[Stored dataset items]
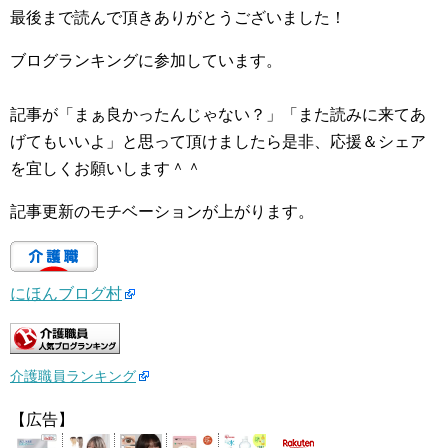
最後まで読んで頂きありがとうございました！
ブログランキングに参加しています。
記事が「まぁ良かったんじゃない？」「また読みに来てあ
げてもいいよ」と思って頂けましたら是非、応援＆シェア
を宜しくお願いします＾＾
記事更新のモチベーションが上がります。
にほんブログ村
介護職員ランキング
【広告】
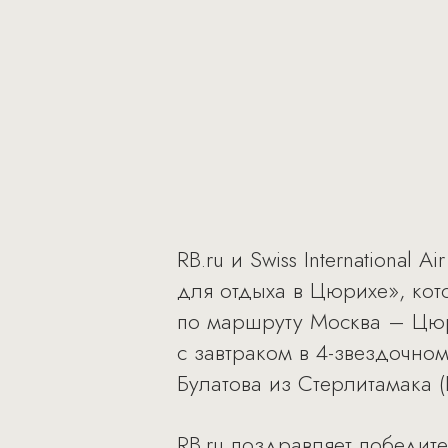
RB.ru и Swiss International
для отдыха в Цюрихе», кот
по маршруту Москва – Цюр
с завтраком в 4-звездочно
Булатова из Стерлитамака (
RB.ru
поздравляет победит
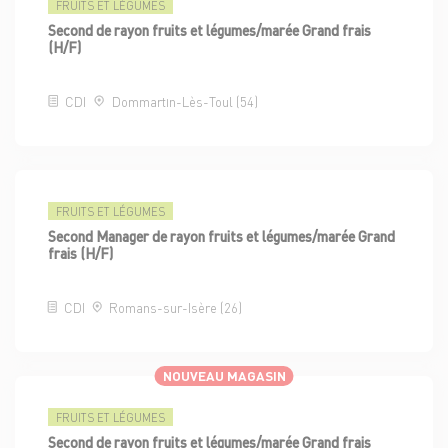
FRUITS ET LÉGUMES
Second de rayon fruits et légumes/marée Grand frais
(H/F)
CDI
Dommartin-Lès-Toul (54)
FRUITS ET LÉGUMES
Second Manager de rayon fruits et légumes/marée Grand
frais (H/F)
CDI
Romans-sur-Isère (26)
NOUVEAU MAGASIN
FRUITS ET LÉGUMES
Second de rayon fruits et légumes/marée Grand frais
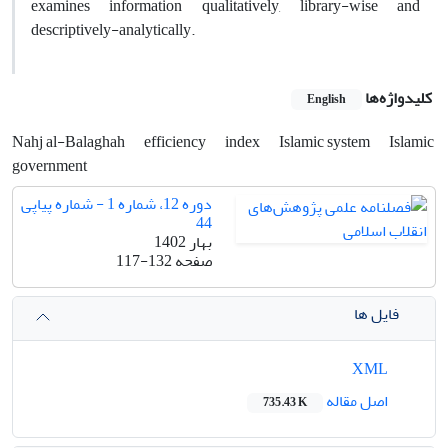
examines information qualitatively, library-wise and
descriptively-analytically.
کلیدواژه‌ها
English
Nahj al-Balaghah
efficiency
index
Islamic system
Islamic
government
دوره 12، شماره 1 - شماره پیاپی
44
بهار 1402
صفحه
117-132
فایل ها
XML
اصل مقاله
735.43 K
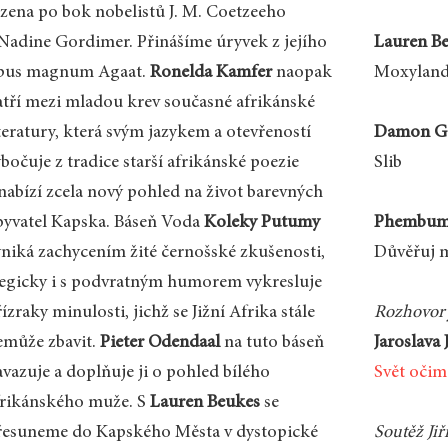
azena po bok nobelistů J. M. Coetzeeho
 Nadine Gordimer. Přinášíme úryvek z jejího
Lauren Be
pus magnum Agaat.
Ronelda Kamfer
naopak
Moxylan
atří mezi mladou krev současné afrikánské
teratury, která svým jazykem a otevřeností
Damon Gal
bočuje z tradice starší afrikánské poezie
Slib
 nabízí zcela nový pohled na život barevných
byvatel Kapska. Báseň Voda
Koleky Putumy
Phembumu
yniká zachycením žité černošské zkušenosti,
Důvěřuj m
legicky i s podvratným humorem vykresluje
ízraky minulosti, jichž se Jižní Afrika stále
Rozhovory
emůže zbavit.
Pieter Odendaal
na tuto báseň
Jaroslava 
avazuje a doplňuje ji o pohled bílého
Svět očim
frikánského muže. S
Lauren Beukes
se
řesuneme do Kapského Města v dystopické
Soutěž Ji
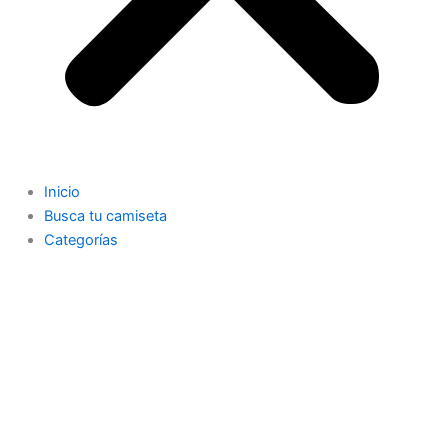
Inicio
Busca tu camiseta
Categorías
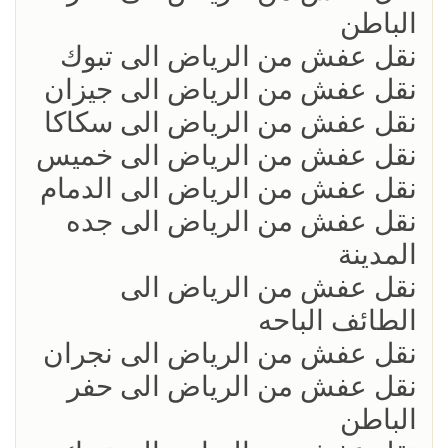
الباطن
نقل عفش من الرياض الى تبوك
نقل عفش من الرياض الى جيزان
نقل عفش من الرياض الى سكاكا
نقل عفش من الرياض الى خميس
نقل عفش من الرياض الى الدمام
نقل عفش من الرياض الى جده
المدينة
نقل عفش من الرياض الى
الطائف الباحه
نقل عفش من الرياض الى نجران
نقل عفش من الرياض الى حفر
الباطن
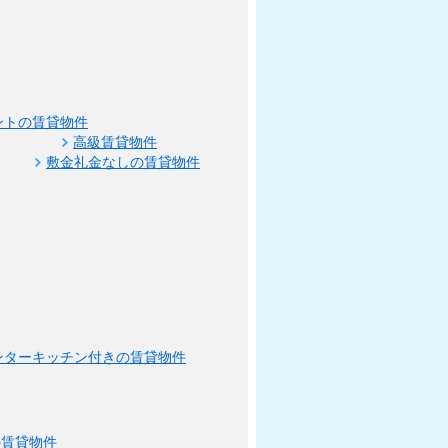
ントの賃貸物件
高級賃貸物件
敷金礼金なしの賃貸物件
ンターキッチン付きの賃貸物件
の賃貸物件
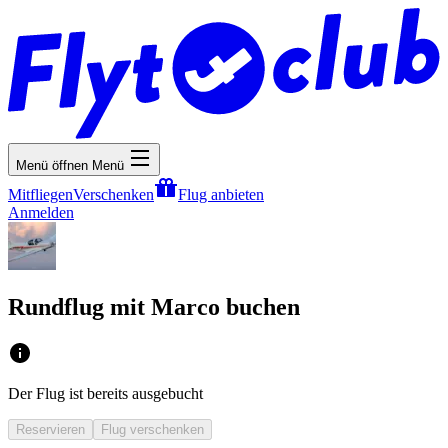
Menü öffnen
Menü
Mitfliegen
Verschenken
Flug anbieten
Anmelden
Rundflug mit Marco buchen
Der Flug ist bereits ausgebucht
Reservieren
Flug verschenken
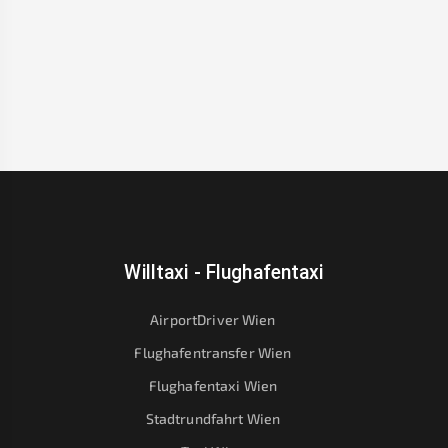
Willtaxi - Flughafentaxi
AirportDriver Wien
Flughafentransfer Wien
Flughafentaxi Wien
Stadtrundfahrt Wien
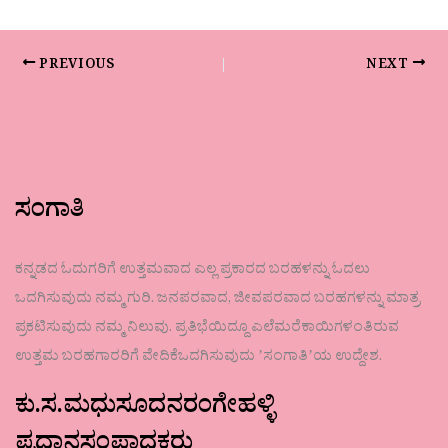
PREVIOUS
NEXT
ಸಂಗಾತಿ
ಕನ್ನಡದ ಓದುಗರಿಗೆ ಉತ್ತಮವಾದ ಎಲ್ಲ ಪ್ರಕಾರದ ಬರಹಳನ್ನು ಓದಲು
ಒದಗಿಸುವುದು ನಮ್ಮ ಗುರಿ. ಜನಪರವಾದ, ಜೀವಪರವಾದ ಬರಹಗಳನ್ನು ಮಾತ್ರ
ಪ್ರಕಟಿಸುವುದು ನಮ್ಮ ನಿಲುವು. ಪ್ರತಿಭೆಯಿದ್ದೂ ಎಲೆಮರೆಕಾಯಿಗಳಂತಿರುವ
ಉತ್ತಮ ಬರಹಗಾರರಿಗೆ ವೇದಿಕೆಒದಗಿಸುವುದು ʼಸಂಗಾತಿʼಯ ಉದ್ದೇಶ.
ಕು.ಸ.ಮಧುಸೂದನರಂಗೇಹಳ್ಳಿ
ಪ್ರಧಾನಸಂಪಾದಕರು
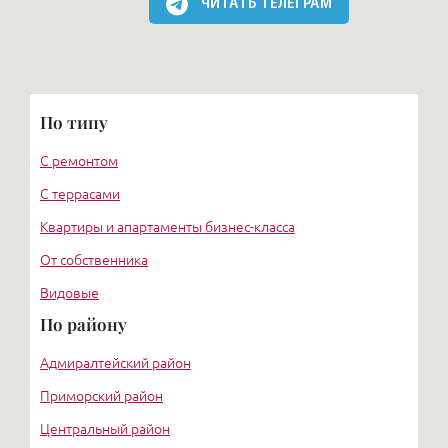
ЧИТАТЬ ТЕЛЕГРАМ
По типу
С ремонтом
С террасами
Квартиры и апартаменты бизнес-класса
От собственника
Видовые
По району
Адмиралтейский район
Приморский район
Центральный район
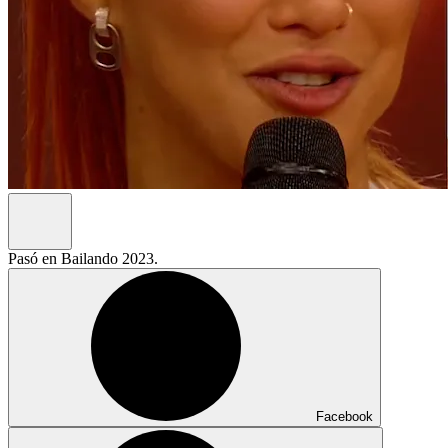
Pasó en Bailando 2023.
Facebook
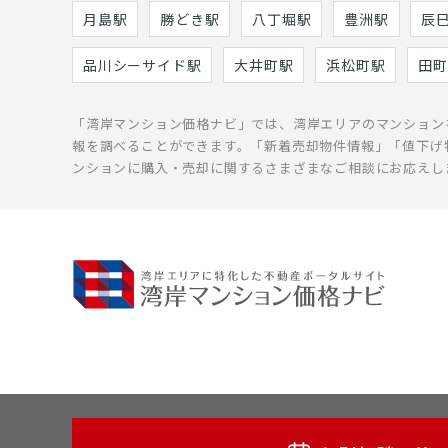
月島駅
勝どき駅
八丁堀駅
豊洲駅
辰
品川シーサイド駅
大井町駅
浜松町駅
田町
「湾岸マンション価格ナビ」では、湾岸エリアのマンション
報を調べることができます。「新着売却物件情報」「値下げ
ンションに購入・売却に関するさまざまなご相談にお応えし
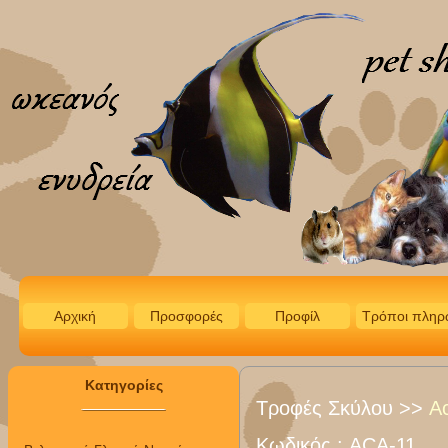
Αρχική
Προσφορές
Προφίλ
Τρόποι πληρ
Κατηγορίες
Τροφές Σκύλου
>>
A
Κωδικός :
ACA-11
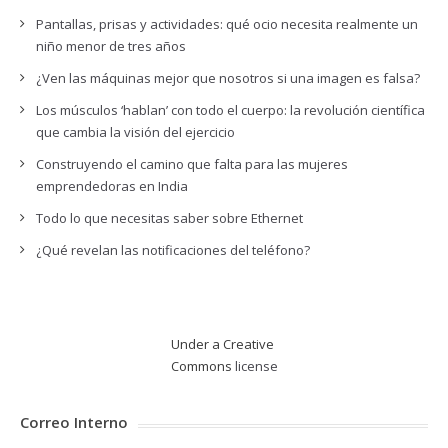
Pantallas, prisas y actividades: qué ocio necesita realmente un
niño menor de tres años
¿Ven las máquinas mejor que nosotros si una imagen es falsa?
Los músculos ‘hablan’ con todo el cuerpo: la revolución científica
que cambia la visión del ejercicio
Construyendo el camino que falta para las mujeres
emprendedoras en India
Todo lo que necesitas saber sobre Ethernet
¿Qué revelan las notificaciones del teléfono?
Under a Creative
Commons
license
Correo Interno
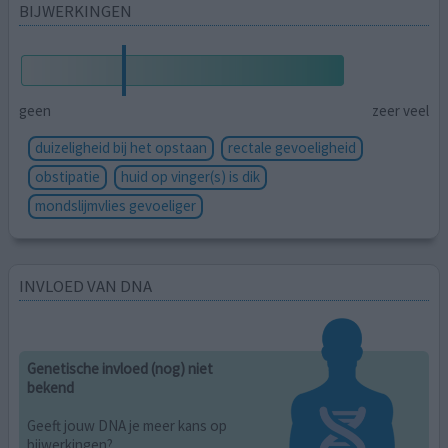
BIJWERKINGEN
geen
zeer veel
duizeligheid bij het opstaan
rectale gevoeligheid
obstipatie
huid op vinger(s) is dik
mondslijmvlies gevoeliger
INVLOED VAN DNA
Genetische invloed (nog) niet
bekend
Geeft jouw DNA je meer kans op
bijwerkingen?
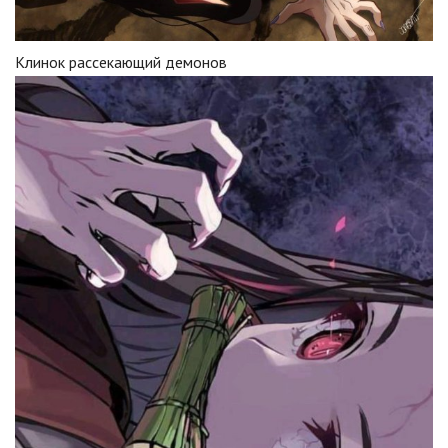
Клинок рассекающий демонов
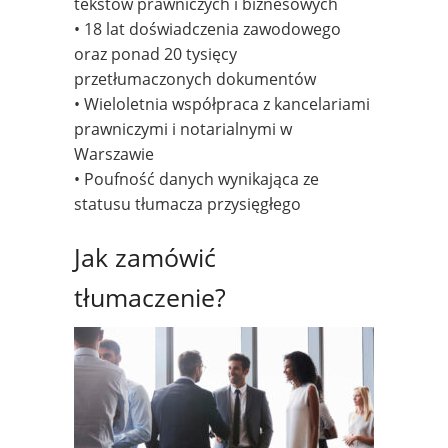
tekstów prawniczych i biznesowych
• 18 lat doświadczenia zawodowego
oraz ponad 20 tysięcy
przetłumaczonych dokumentów
• Wieloletnia współpraca z kancelariami
prawniczymi i notarialnymi w
Warszawie
• Poufność danych wynikająca ze
statusu tłumacza przysięgłego
Jak zamówić
tłumaczenie?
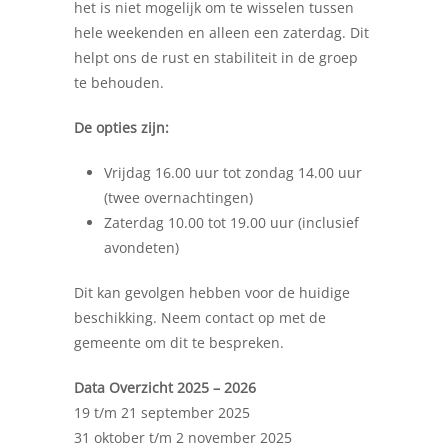
het is niet mogelijk om te wisselen tussen
hele weekenden en alleen een zaterdag. Dit
helpt ons de rust en stabiliteit in de groep
te behouden.
De opties zijn:
Vrijdag 16.00 uur tot zondag 14.00 uur
(twee overnachtingen)
Zaterdag 10.00 tot 19.00 uur (inclusief
avondeten)
Dit kan gevolgen hebben voor de huidige
beschikking. Neem contact op met de
gemeente om dit te bespreken.
Data Overzicht 2025 – 2026
19 t/m 21 september 2025
31 oktober t/m 2 november 2025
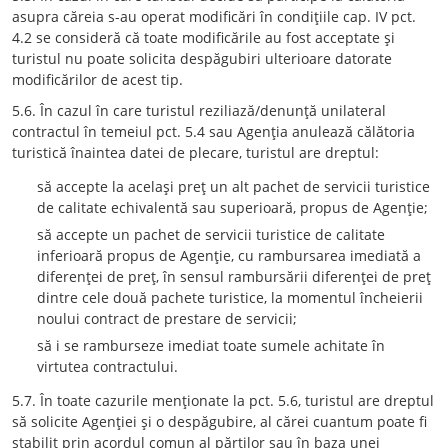
asupra căreia s-au operat modificări în condiţiile cap. IV pct.
4.2 se consideră că toate modificările au fost acceptate şi
turistul nu poate solicita despăgubiri ulterioare datorate
modificărilor de acest tip.
5.6. În cazul în care turistul reziliază/denunţă unilateral
contractul în temeiul pct. 5.4 sau Agenţia anulează călătoria
turistică înaintea datei de plecare, turistul are dreptul:
să accepte la acelaşi preţ un alt pachet de servicii turistice
de calitate echivalentă sau superioară, propus de Agenţie;
să accepte un pachet de servicii turistice de calitate
inferioară propus de Agenţie, cu rambursarea imediată a
diferenţei de preţ, în sensul rambursării diferenţei de preţ
dintre cele două pachete turistice, la momentul încheierii
noului contract de prestare de servicii;
să i se ramburseze imediat toate sumele achitate în
virtutea contractului.
5.7. În toate cazurile menţionate la pct. 5.6, turistul are dreptul
să solicite Agenţiei şi o despăgubire, al cărei cuantum poate fi
stabilit prin acordul comun al părţilor sau în baza unei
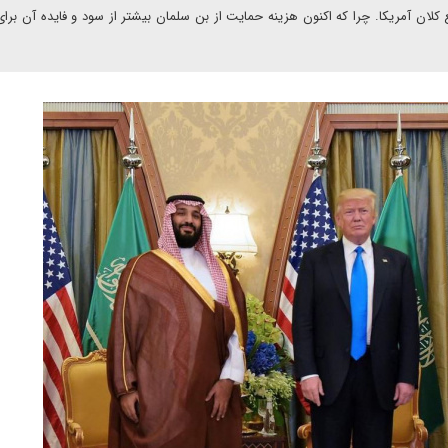
لان آمریکا. چرا که اکنون هزینه حمایت از بن سلمان بیشتر از سود و فایده آن برا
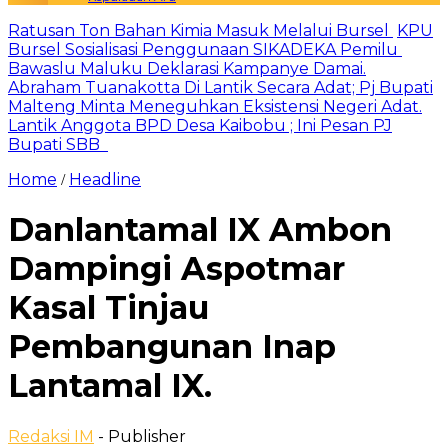
Ratusan Ton Bahan Kimia Masuk Melalui Bursel
KPU
Bursel Sosialisasi Penggunaan SIKADEKA Pemilu
Bawaslu Maluku Deklarasi Kampanye Damai.
Abraham Tuanakotta Di Lantik Secara Adat; Pj Bupati
Malteng Minta Meneguhkan Eksistensi Negeri Adat.
Lantik Anggota BPD Desa Kaibobu ; Ini Pesan PJ
Bupati SBB
Home
Headline
/
Danlantamal IX Ambon
Dampingi Aspotmar
Kasal Tinjau
Pembangunan Inap
Lantamal IX.
Redaksi IM
- Publisher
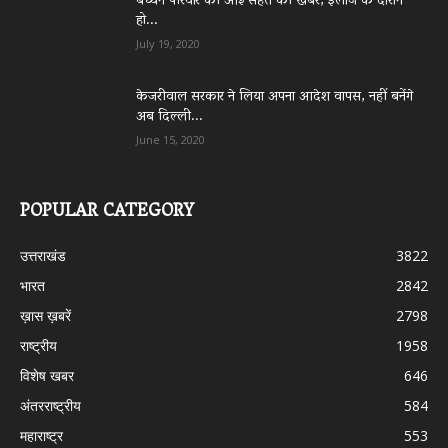
बच्चन परिवार की आई सेहत की खबर, इलाज के दौरान
हो...
July 19, 2020
केजरीवाल सरकार ने लिया अपना आदेश वापस, नहीं बनेंगे
अब दिल्ली...
June 15, 2020
POPULAR CATEGORY
उत्तराखंड
3822
भारत
2842
ख़ास ख़बरें
2798
राष्ट्रीय
1958
विशेष खबर
646
अंतरराष्ट्रीय
584
महाराष्ट्र
553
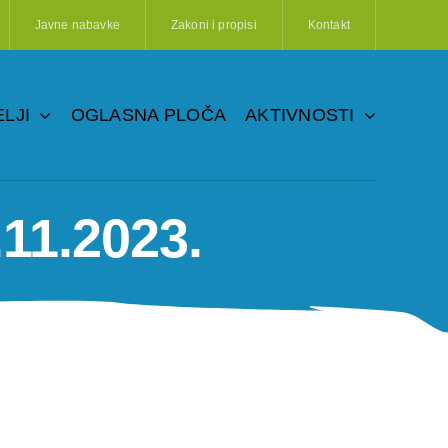
Javne nabavke
Zakoni i propisi
Kontakt
LJI
OGLASNA PLOČA
AKTIVNOSTI
11.2023.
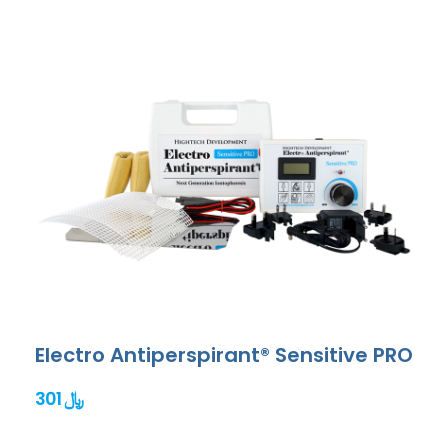
Electro Antiperspirant® Sensitive PRO
301 ﷼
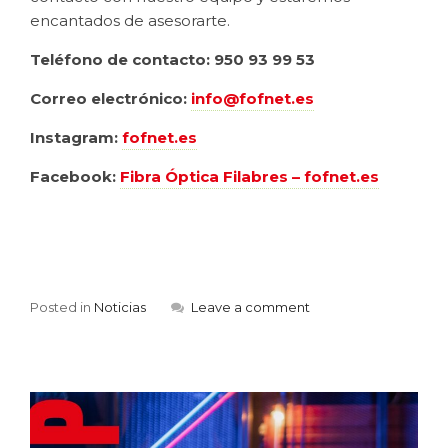
encantados de asesorarte.
Teléfono de contacto: 950 93 99 53
Correo electrónico:
info@fofnet.es
Instagram:
fofnet.es
Facebook:
Fibra Óptica Filabres – fofnet.es
Posted in
Noticias
Leave a comment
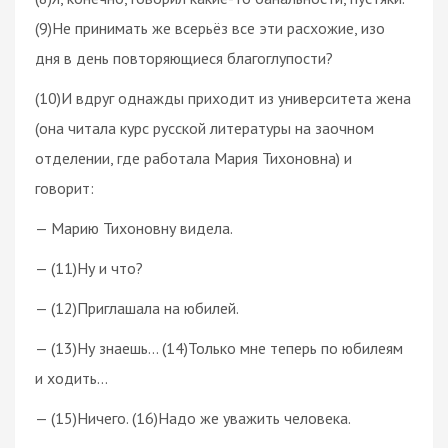
(9)Не принимать же всерьёз все эти расхожие, изо
дня в день повторяющиеся благоглупости?
(10)И вдруг однажды приходит из университета жена
(она читала курс русской литературы на заочном
отделении, где работала Мария Тихоновна) и
говорит:
— Марию Тихоновну видела.
— (11)Ну и что?
— (12)Приглашала на юбилей.
— (13)Ну знаешь… (14)Только мне теперь по юбилеям
и ходить…
— (15)Ничего. (16)Надо же уважить человека.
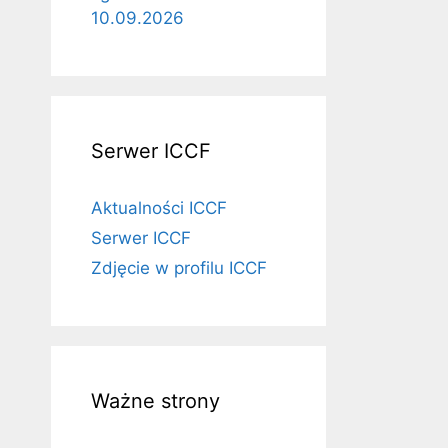
10.09.2026
Serwer ICCF
Aktualności ICCF
Serwer ICCF
Zdjęcie w profilu ICCF
Ważne strony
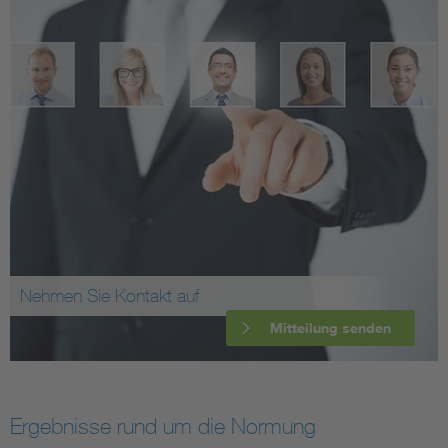
Nehmen Sie Kontakt auf
Mitteilung senden
Ergebnisse rund um die Normung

* _Exercise aim_: Give exactly the lines above that run from the line with "Zaterdag 10.00 tot 19.00 uur (inclusief" to the line with "modificărilor de acest tip.", both included, leaving every picture out.

* _Expected output_:
Zaterdag 10.00 tot 19.00 uur (inclusief
avondeten)
Dit kan gevolgen hebben voor de huidige
beschikking. Neem contact op met de
gemeente om dit te bespreken.
Data Overzicht 2025 – 2026
19 t/m 21 september 2025
31 oktober t/m 2 november 2025
asupra căreia s-au operat modificări în condiţiile cap. IV pct.
4.2 se consideră că toate modificările au fost acceptate şi
turistul nu poate solicita despăgubiri ulterioare datorate
modificărilor de acest tip.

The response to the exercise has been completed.